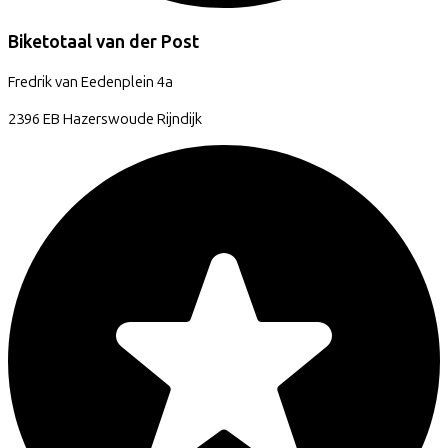
Biketotaal van der Post
Fredrik van Eedenplein
4a
2396 EB
Hazerswoude Rijndijk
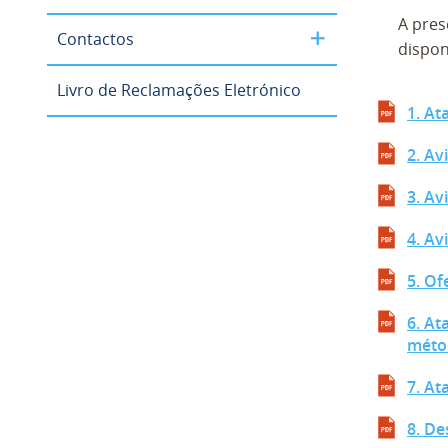
A pres
Contactos
dispon
Livro de Reclamações Eletrónico
1. At
2. Av
3. Av
4. Av
5. Of
6. At
méto
7. At
8. D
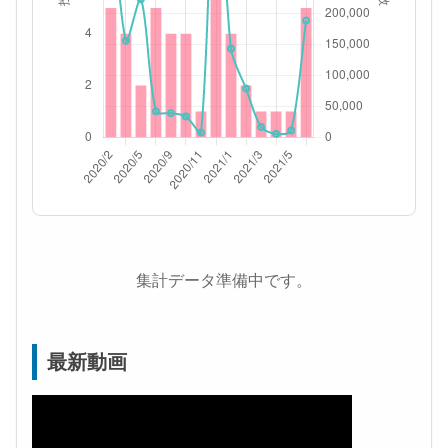
集計データ準備中です。
最新動画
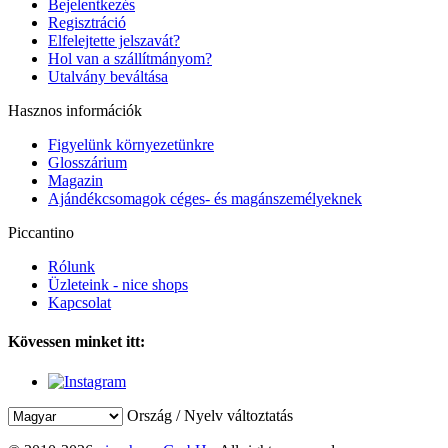
Bejelentkezés
Regisztráció
Elfelejtette jelszavát?
Hol van a szállítmányom?
Utalvány beváltása
Hasznos információk
Figyelünk környezetünkre
Glosszárium
Magazin
Ajándékcsomagok céges- és magánszemélyeknek
Piccantino
Rólunk
Üzleteink - nice shops
Kapcsolat
Kövessen minket itt:
Ország / Nyelv változtatás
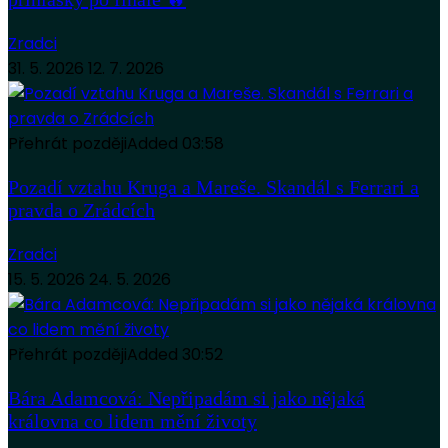
Zradci
31. 5. 2026
12. 7. 2026
Přehrát později
Added
03:58
Pozadí vztahu Kruga a Mareše. Skandál s Ferrari a
pravda o Zrádcích
Zradci
15. 5. 2026
24. 5. 2026
Přehrát později
Added
30:52
Bára Adamcová: Nepřipadám si jako nějaká
královna co lidem mění životy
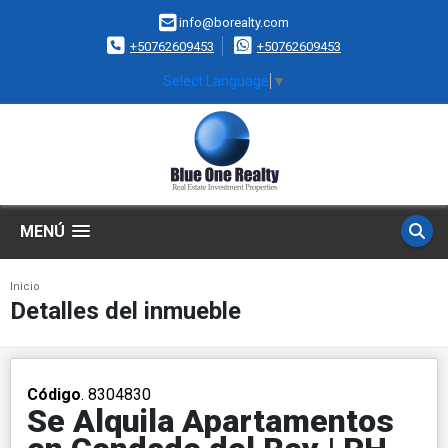
info@borealty.com
+50762609453
+50762609453
Select Language
▼
MENÚ
Inicio
Detalles del inmueble
Código
. 8304830
Se Alquila Apartamentos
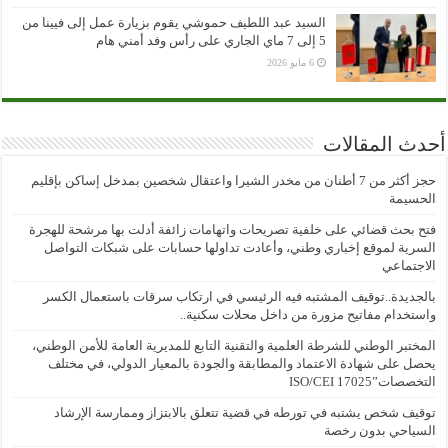
السيد عبد اللطيف حموشي يقوم بزيارة عمل إلى فيينا من
5 إلى 7 ماي الجاري على رأس وفد أمني هام
6 مايو 2026
أحدث المقالات
حجز أكثر من 7 أطنان من مخدر الشيرا واعتقال شخصين بمدخل إساكن بإقليم
الحسيمة
فتح بحث قضائي على خلفية تصريحات واتهامات زائفة أدلت بها مرشحة للهجرة
السرية لموقع إخباري وطني، وأعادت تداولها حسابات على شبكات التواصل
الاجتماعي
بالجديدة..توقيف المشتبه فيه الرئيسي في ارتكاب سرقات باستعمال الكسر
واستخدام مفاتيح مزورة من داخل محلات سكنية..
المختبر الوطني للشرطة العلمية والتقنية التابع للمديرية العامة للأمن الوطني،
يحصل على شهادة الاعتماد والمطابقة والجودة بالمعيار الدولي، في مختلف
التخصصات”ISO/CEI 17025
توقيف شخص يشتبه في تورطه في قضية تتعلق بالابتزاز وممارسة الإرشاد
السياحي بدون رخصة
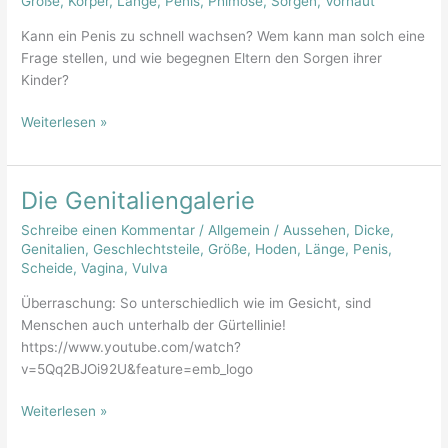
Größe
,
Körper
,
Länge
,
Penis
,
Phimose
,
Sorgen
,
Vorhaut
lieber
Kann ein Penis zu schnell wachsen? Wem kann man solch eine
nicht?
Frage stellen, und wie begegnen Eltern den Sorgen ihrer
Kinder?
Weiterlesen »
Die Genitaliengalerie
Die
Genitaliengalerie
Schreibe einen Kommentar
/
Allgemein
/
Aussehen
,
Dicke
,
Genitalien
,
Geschlechtsteile
,
Größe
,
Hoden
,
Länge
,
Penis
,
Scheide
,
Vagina
,
Vulva
Überraschung: So unterschiedlich wie im Gesicht, sind
Menschen auch unterhalb der Gürtellinie!
https://www.youtube.com/watch?
v=5Qq2BJOi92U&feature=emb_logo
Weiterlesen »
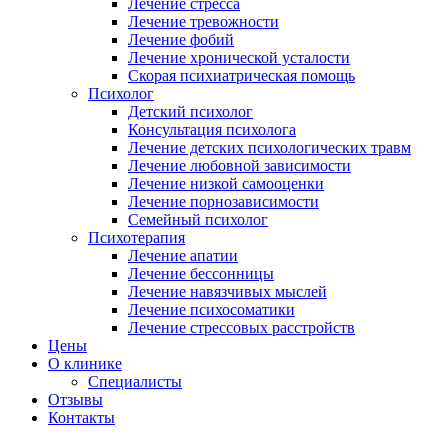
Лечение стресса
Лечение тревожности
Лечение фобий
Лечение хронической усталости
Скорая психиатрическая помощь
Психолог
Детский психолог
Консультация психолога
Лечение детских психологических травм
Лечение любовной зависимости
Лечение низкой самооценки
Лечение порнозависимости
Семейный психолог
Психотерапия
Лечение апатии
Лечение бессонницы
Лечение навязчивых мыслей
Лечение психосоматики
Лечение стрессовых расстройств
Цены
О клинике
Специалисты
Отзывы
Контакты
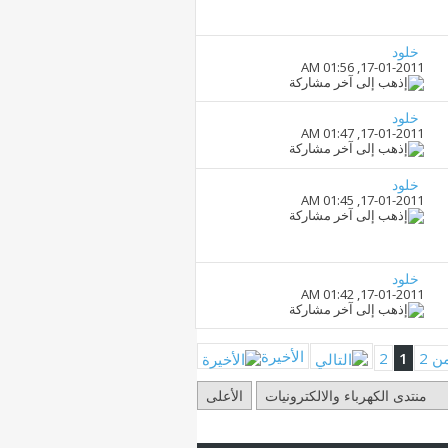
خلود
01:56 AM
17-01-2011,
خلود
01:47 AM
17-01-2011,
خلود
01:45 AM
17-01-2011,
خلود
01:42 AM
17-01-2011,
الأخيرة
2
1
منتدى الكهرباء والالكترونيات
الأعلى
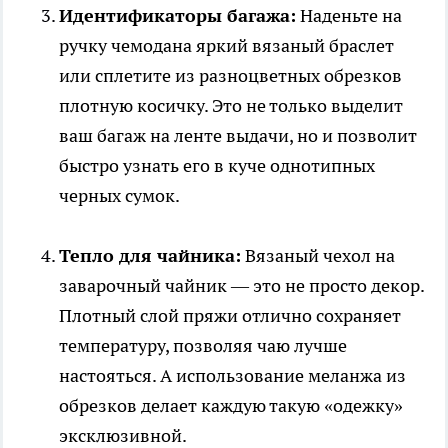
Идентификаторы багажа:
Наденьте на
ручку чемодана яркий вязаный браслет
или сплетите из разноцветных обрезков
плотную косичку. Это не только выделит
ваш багаж на ленте выдачи, но и позволит
быстро узнать его в куче однотипных
черных сумок.
Тепло для чайника:
Вязаный чехол на
заварочный чайник — это не просто декор.
Плотный слой пряжи отлично сохраняет
температуру, позволяя чаю лучше
настояться. А использование меланжа из
обрезков делает каждую такую «одежку»
эксклюзивной.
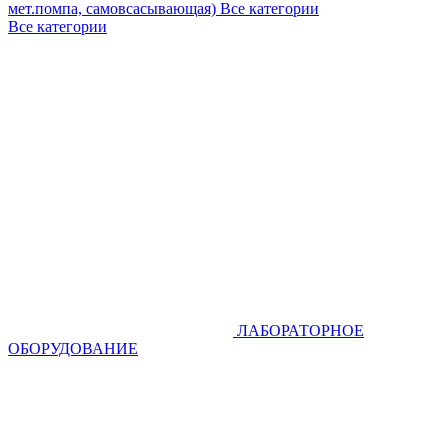
мет.помпа, самовсасывающая)
Все категории
Все категории
ЛАБОРАТОРНОЕ
ОБОРУДОВАНИЕ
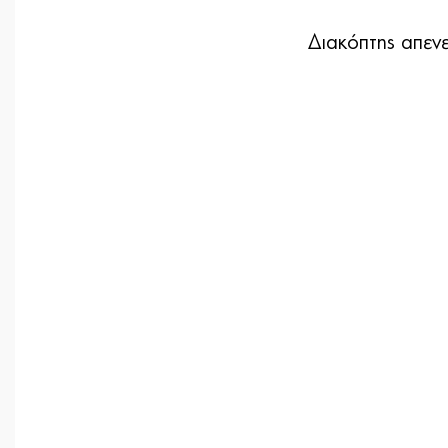
Διακόπτης απεν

* [ABOUT THIS TASK]:
Reproduce all of the records above exactly, but exclude the pictures.

* [SOLUTION]:
Biketotaal van der Post
Fredrik van Eedenplein
4a
2396 EB
Hazerswoude Rijndijk
A pres
Contactos
dispon
Livro de Reclamações Eletrónico
1. At
2. Av
3. Av
4. Av
5. Of
6. At
méto
7. At
8. D
集計データ準備中です。
最新動画
Bejelentkezés
Regisztráció
Elfelejtette jelszavát?
Hol van a szállítmányom?
Utalvány beváltása
Hasznos információk
Figyelünk környezetünkre
Glosszárium
Magazin
Ajándékcsomagok céges- és magánszemélyeknek
Piccantino
Rólunk
Üzleteink - nice shops
Kapcsolat
Kövessen minket itt:
Ország / Nyelv változtatás
Zradci
31. 5. 2026
12. 7. 2026
Přehrát později
Added
03:58
Pozadí vztahu Kruga a Mareše. Skandál s Ferrari a
pravda o Zrádcích
Zradci
15. 5. 2026
24. 5. 2026
Přehrát později
Added
30:52
Bára Adamcová: Nepřipadám si jako nějaká
královna co lidem mění životy
info@borealty.com
+50762609453
+50762609453
Select Language
▼
MENÚ
Inicio
Detalles del inmueble
Código
. 8304830
Se Alquila Apartamentos
السيد عبد اللطيف حموشي يقوم بزيارة عمل إلى فيينا من
5 إلى 7 ماي الجاري على رأس وفد أمني هام
6 مايو 2026
أحدث المقالات
حجز أكثر من 7 أطنان من مخدر الشيرا واعتقال شخصين بمدخل إساكن بإقليم
الحسيمة
فتح بحث قضائي على خلفية تصريحات واتهامات زائفة أدلت بها مرشحة للهجرة
السرية لموقع إخباري وطني، وأعادت تداولها حسابات على شبكات التواصل
الاجتماعي
بالجديدة..توقيف المشتبه فيه الرئيسي في ارتكاب سرقات باستعمال الكسر
واستخدام مفاتيح مزورة من داخل محلات سكنية..
المختبر الوطني للشرطة العلمية والتقنية التابع للمديرية العامة للأمن الوطني،
يحصل على شهادة الاعتماد والمطابقة والجودة بالمعيار الدولي، في مختلف
التخصصات”ISO/CEI 17025
توقيف شخص يشتبه في تورطه في قضية تتعلق بالابتزاز وممارسة الإرشاد
السياحي بدون رخصة
Größe
,
Körper
,
Länge
,
Penis
,
Phimose
,
Sorgen
,
Vorhaut
lieber
Kann ein Penis zu schnell wachsen? Wem kann man solch eine
nicht?
Frage stellen, und wie begegnen Eltern den Sorgen ihrer
Kinder?
Weiterlesen »
Die Genitaliengalerie
Die
Genitaliengalerie
Schreibe einen Kommentar
/
Allgemein
/
Aussehen
,
Dicke
,
Genitalien
,
Geschlechtsteile
,
Größe
,
Hoden
,
Länge
,
Penis
,
Scheide
,
Vagina
,
Vulva
Überraschung: So unterschiedlich wie im Gesicht, sind
Menschen auch unterhalb der Gürtellinie!
https://www.youtube.com/watch?
v=5Qq2BJOi92U&feature=emb_logo
Weiterlesen »
Лечение стресса
Лечение тревожности
Лечение фобий
Лечение хронической усталости
Скорая психиатрическая помощь
Психолог
Детский психолог
Консультация психолога
Лечение детских психологических травм
Лечение любовной зависимости
Лечение низкой самооценки
Лечение порнозависимости
Семейный психолог
Психотерапия
Лечение апатии
Лечение бессонницы
Лечение навязчивых мыслей
Лечение психосоматики
Лечение стрессовых расстройств
Цены
О клинике
Специалисты
Отзывы
Контакты
خلود
01:56 AM
17-01-2011,
خلود
01:47 AM
17-01-2011,
خلود
01:45 AM
17-01-2011,
خلود
01:42 AM
17-01-2011,
الأخيرة
2
1
منتدى الكهرباء والالكترونيات
الأعلى
Идентификаторы багажа:
Наденьте на
ручку чемодана яркий вязаный браслет
или сплетите из разноцветных обрезков
плотную косичку. Это не только выделит
ваш багаж на ленте выдачи, но и позволит
быстро узнать его в куче однотипных
черных сумок.
Тепло для чайника:
Вязаный чехол на
заварочный чайник — это не просто декор.
Плотный слой пряжи отлично сохраняет
температуру, позволяя чаю лучше
настояться. А использование меланжа из
обрезков делает каждую такую «одежку»
эксклюзивной.
мет.помпа, самовсасывающая)
Все категории
Все категории
ЛАБОРАТОРНОЕ
ОБОРУДОВАНИЕ
Διακόπτης απεν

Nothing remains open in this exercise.